*** Opening Data to use ***

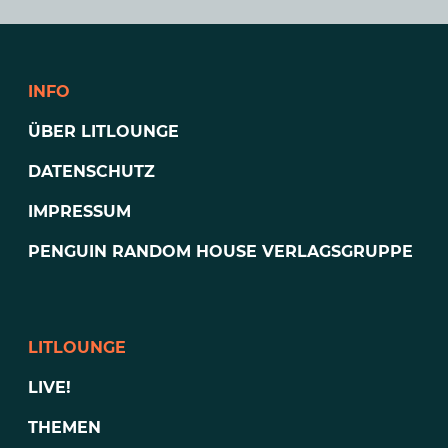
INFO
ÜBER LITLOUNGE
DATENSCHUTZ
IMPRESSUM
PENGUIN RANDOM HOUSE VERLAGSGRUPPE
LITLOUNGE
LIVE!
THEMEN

*** Closing Data to use ***
*** Opening Data to use ***

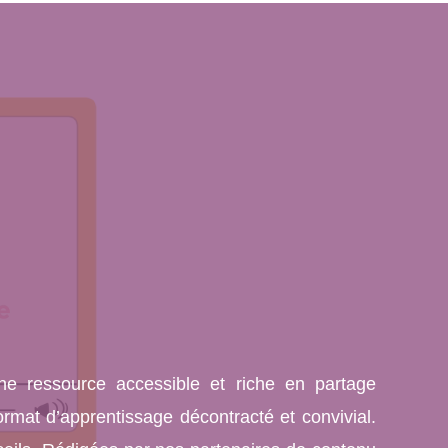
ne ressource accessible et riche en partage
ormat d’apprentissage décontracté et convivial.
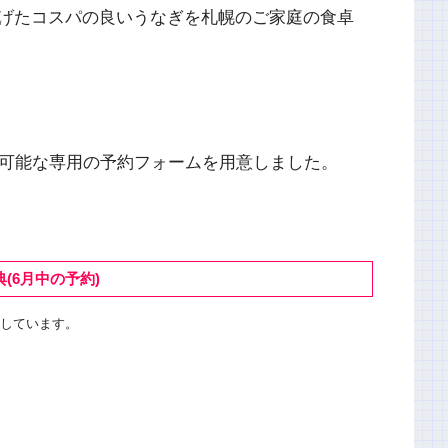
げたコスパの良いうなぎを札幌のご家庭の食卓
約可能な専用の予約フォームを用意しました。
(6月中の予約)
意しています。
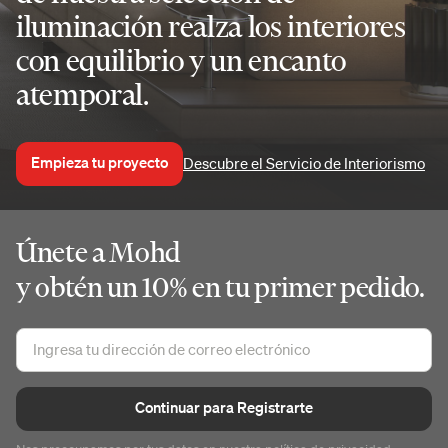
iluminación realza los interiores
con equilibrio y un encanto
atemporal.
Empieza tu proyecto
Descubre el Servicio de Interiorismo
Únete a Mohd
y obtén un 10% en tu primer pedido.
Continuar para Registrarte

*** Closing Data to use ***
*** Opening Data to use ***

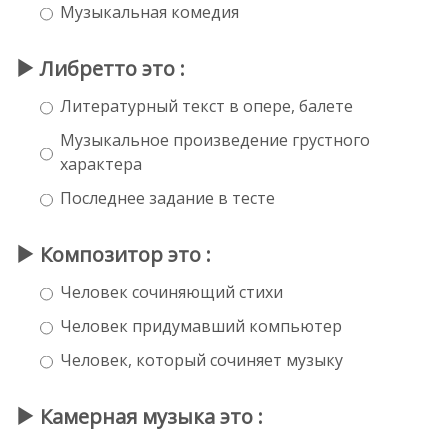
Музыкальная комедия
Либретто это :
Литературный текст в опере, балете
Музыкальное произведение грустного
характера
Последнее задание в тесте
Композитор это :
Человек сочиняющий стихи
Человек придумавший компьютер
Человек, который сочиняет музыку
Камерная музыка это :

*** Closing Data to use ***

* Exercise directions: Looking at the records above, in how many lines does the word "Человек" occur? Reply with the number alone.

* Task output: 3